Sociedade Brasileira de Imunizações lança curso online e gratuito para profissionais de saúde pública e privada

Por Fabrine Bartz

Antes das vacinas, tínhamos 3 mil casos de menigite C, diz Cunha
Há 49 anos, a população brasileira possui acesso gratuito à vacinação de crianças, jovens e adultos, por meio do Programa Nacional de Imunizações (PNI). No entanto, desde 2015 o Brasil enfrenta uma queda na cobertura vacinal que atinge patamares da década de 1980. Ao contrário do que se imaginava, que a pandemia de Covid-19 geraria interesse em completar a imunização de outras doenças, os índices de vacinação mostram outra realidade.
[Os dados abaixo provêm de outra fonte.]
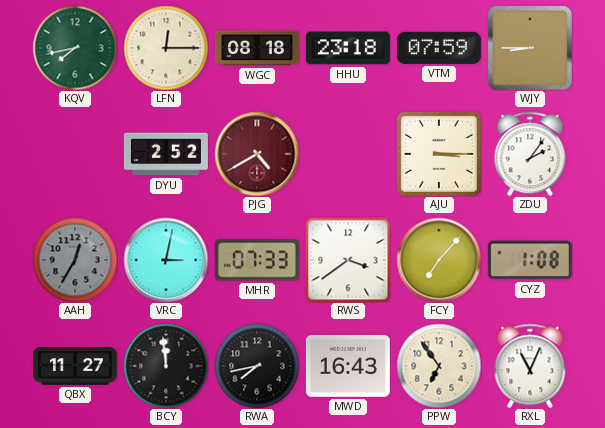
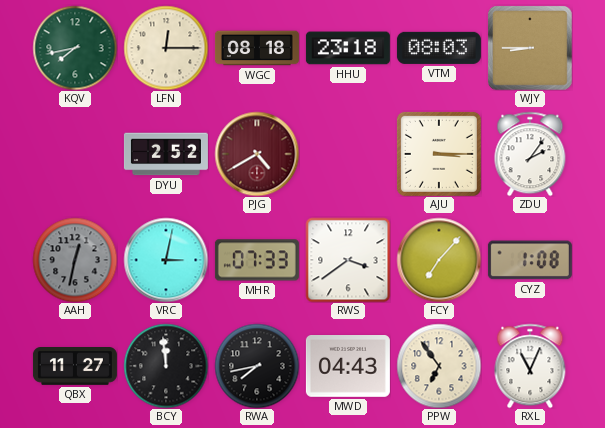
VTM: 07:59 -> 08:03
AAH: 12:35 -> 12:32
MWD: 16:43 -> 04:43
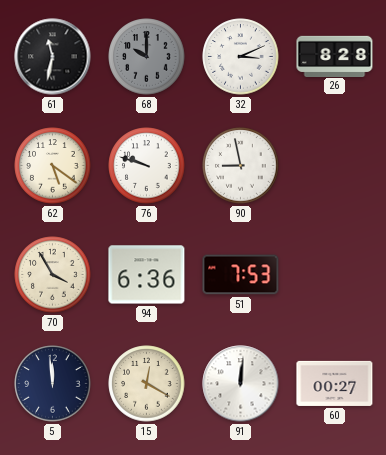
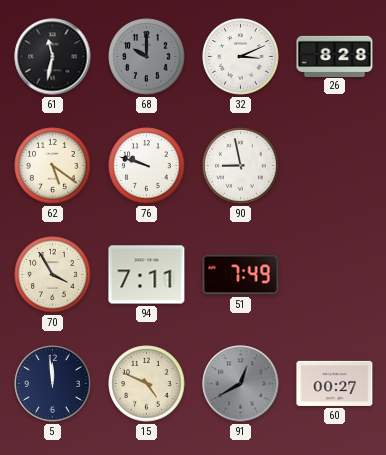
94: 6:36 -> 7:11
51: 7:53 -> 7:49
15: 12:20 -> 4:49
91: 12:01 -> 12:40
91 dial: white -> grey
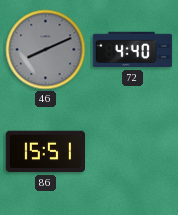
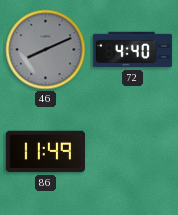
86: 15:51 -> 11:49
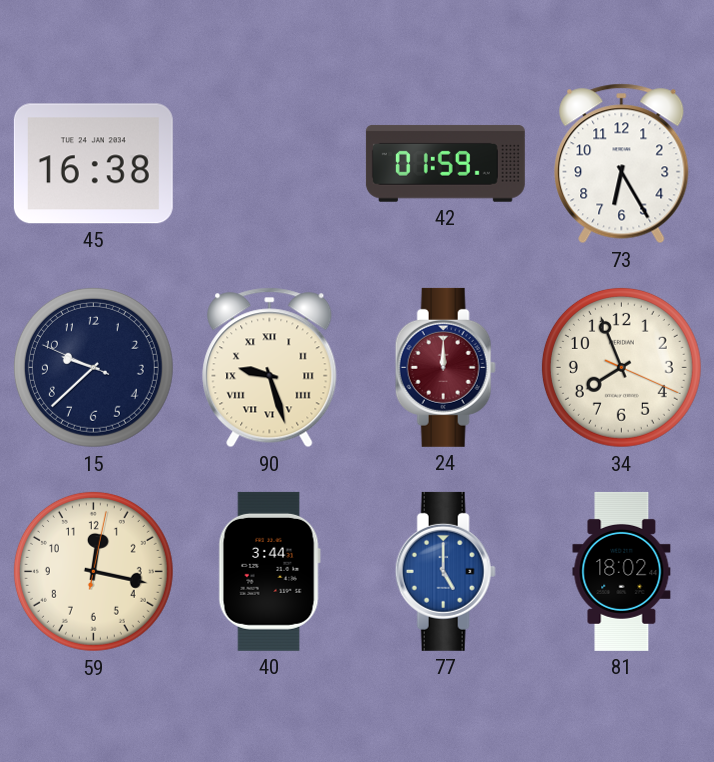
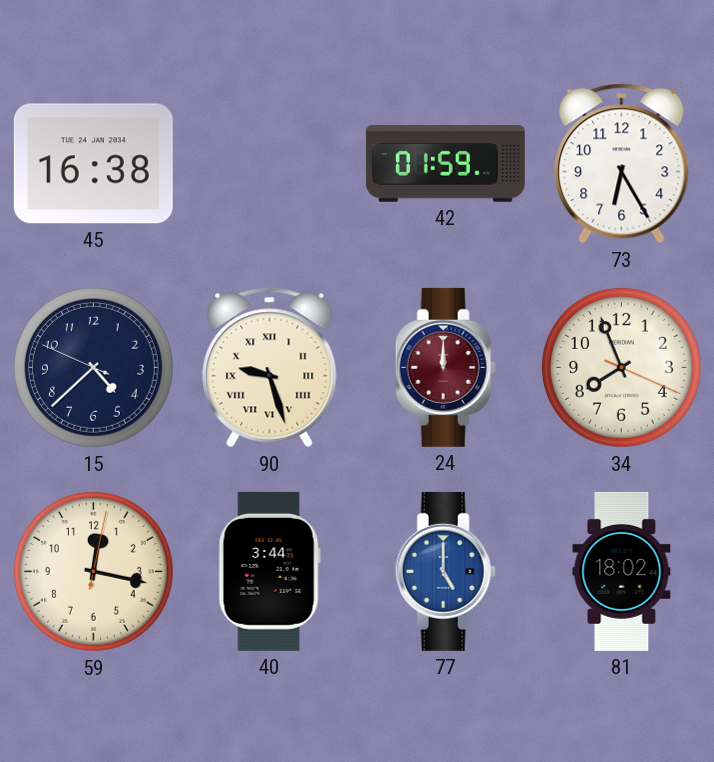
15: 9:37 -> 4:37
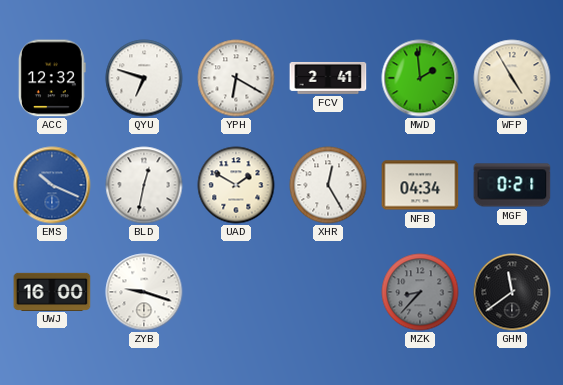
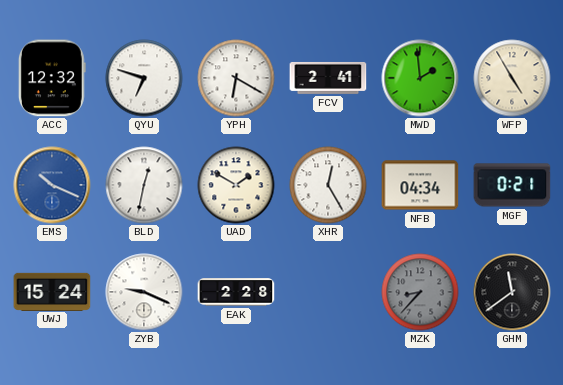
UWJ: 16:00 -> 15:24
ZYB: 9:18 -> 9:19
EAK: none -> 2:28
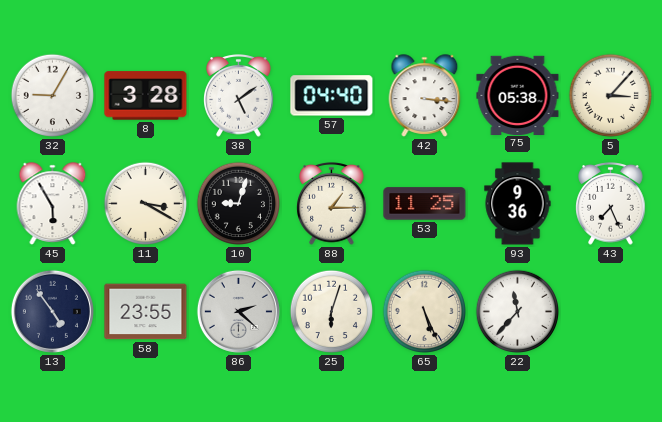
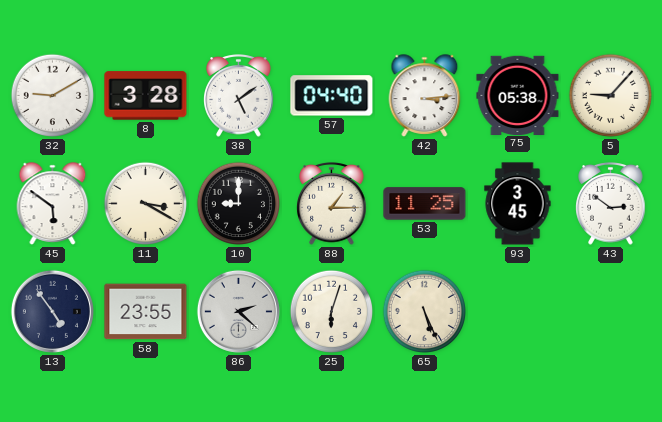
32: 9:05 -> 9:10
42: 3:16 -> 3:14
5: 3:07 -> 9:07
45: 5:55 -> 5:51
10: 9:03 -> 9:00
93: 9:36 -> 3:45
43: 7:26 -> 2:51
22: 11:37 -> none
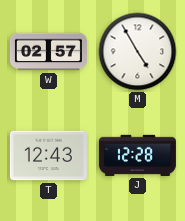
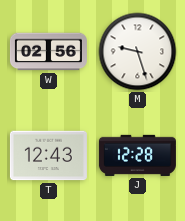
W: 02:57 -> 02:56
M: 4:55 -> 9:27
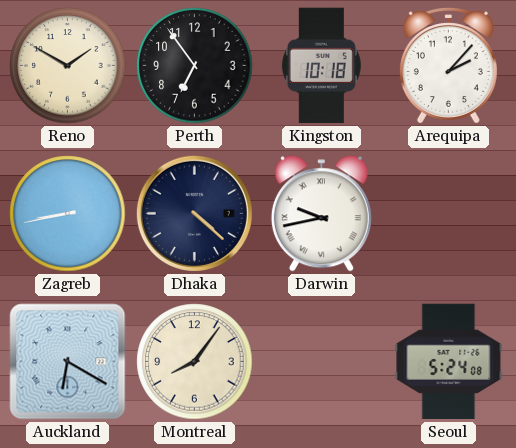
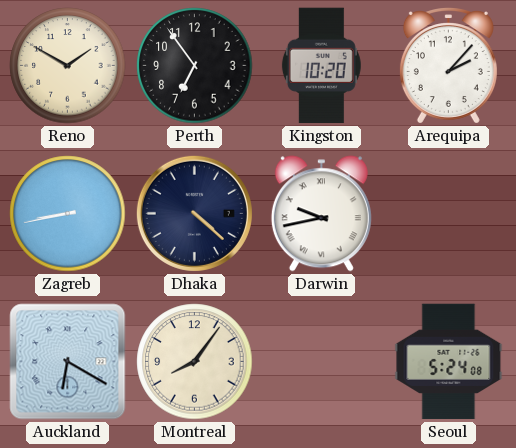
Kingston: 10:18 -> 10:20
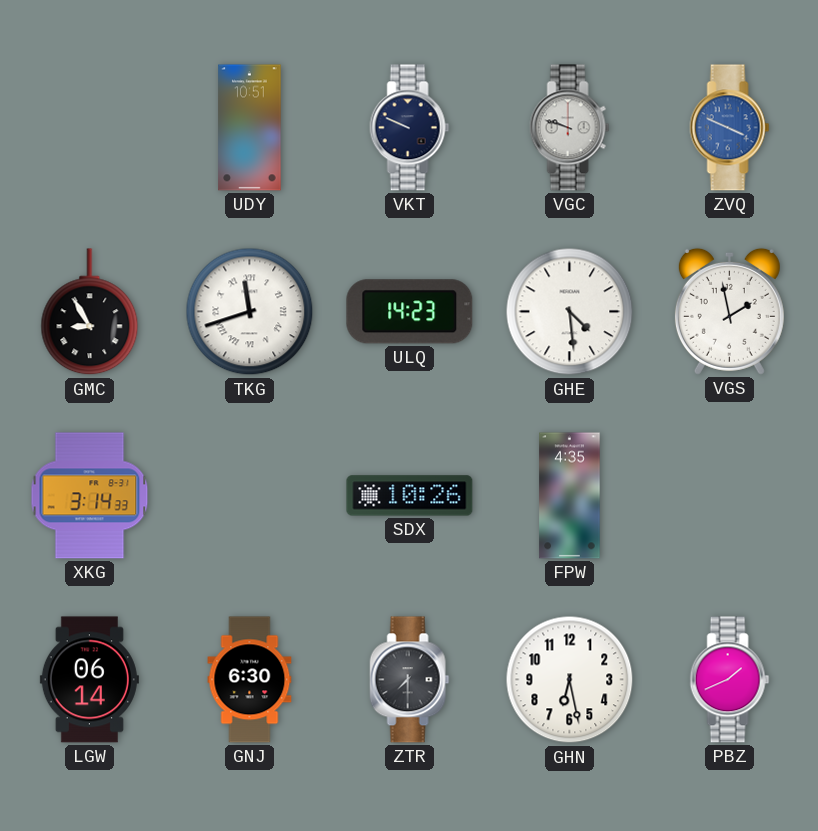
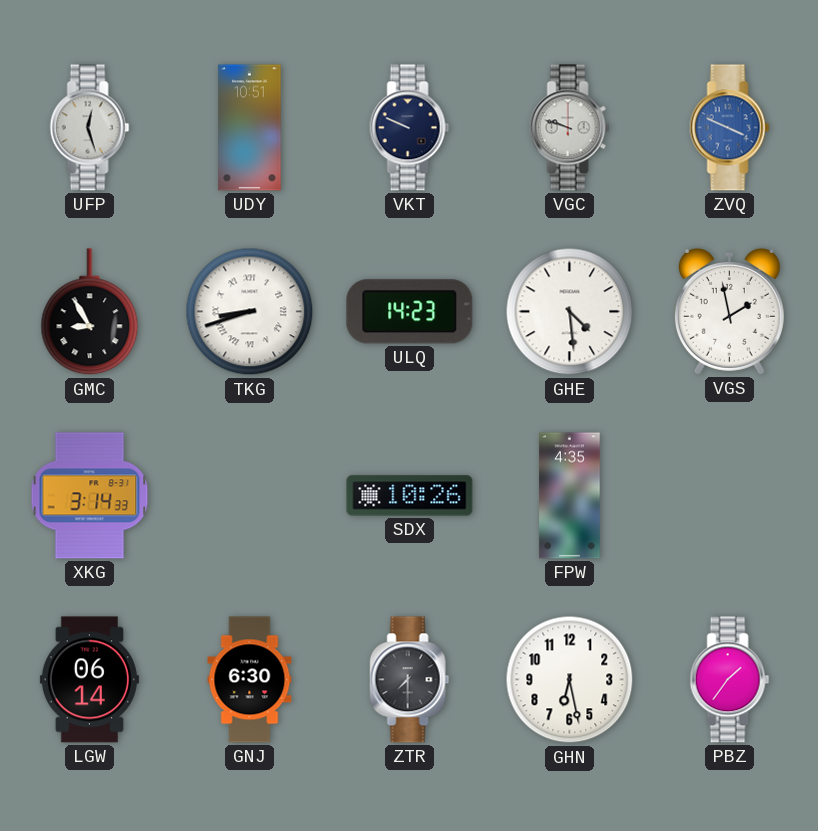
UFP: none -> 12:27
TKG: 11:42 -> 8:42
PBZ: 1:41 -> 1:36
Em entrevista para o Jornal do Comércio, o presidente da Sociedade Brasileira de Imunizações (Sbim), Juarez Cunha, destaca o avanço do PNI ao longo dos anos. Com início em setembro de 1973, a partir da distribuição de vacinas BCG, Pólio Oral e Tríplice Bacteriana, que imuniza para Coqueluche, Tétano e Sarampo, atualmente o plano disponibiliza 19 vacinas e 45 imunobiológicos.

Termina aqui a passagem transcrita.